**Brief:** Please return all records verbatim, no pictures.

[Source data]
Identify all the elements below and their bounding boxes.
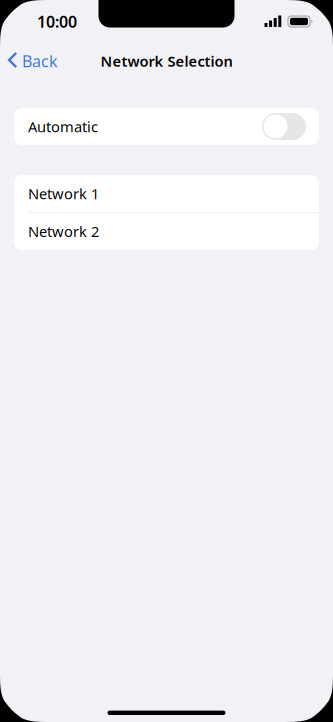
staticText: Back (22, 50, 58, 72)
button[interactable]: Network 2 (14, 213, 319, 250)
staticText: Network 1 (28, 184, 99, 203)
button[interactable]: Network 1 (14, 175, 319, 212)
staticText: 10:00 (37, 11, 77, 32)
button[interactable]: Back (0, 43, 66, 79)
staticText: Automatic (28, 117, 98, 136)
staticText: Network Selection (100, 51, 232, 71)
staticText: Network 2 (28, 222, 99, 241)
button[interactable]: Automatic (14, 108, 319, 145)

**Output for this task:**
Identify all the elements below and their bounding boxes.
staticText: Back (22, 50, 58, 72)
button[interactable]: Network 2 (14, 213, 319, 250)
staticText: Network 1 (28, 184, 99, 203)
button[interactable]: Network 1 (14, 175, 319, 212)
staticText: 10:00 (37, 11, 77, 32)
button[interactable]: Back (0, 43, 66, 79)
staticText: Automatic (28, 117, 98, 136)
staticText: Network Selection (100, 51, 232, 71)
staticText: Network 2 (28, 222, 99, 241)
button[interactable]: Automatic (14, 108, 319, 145)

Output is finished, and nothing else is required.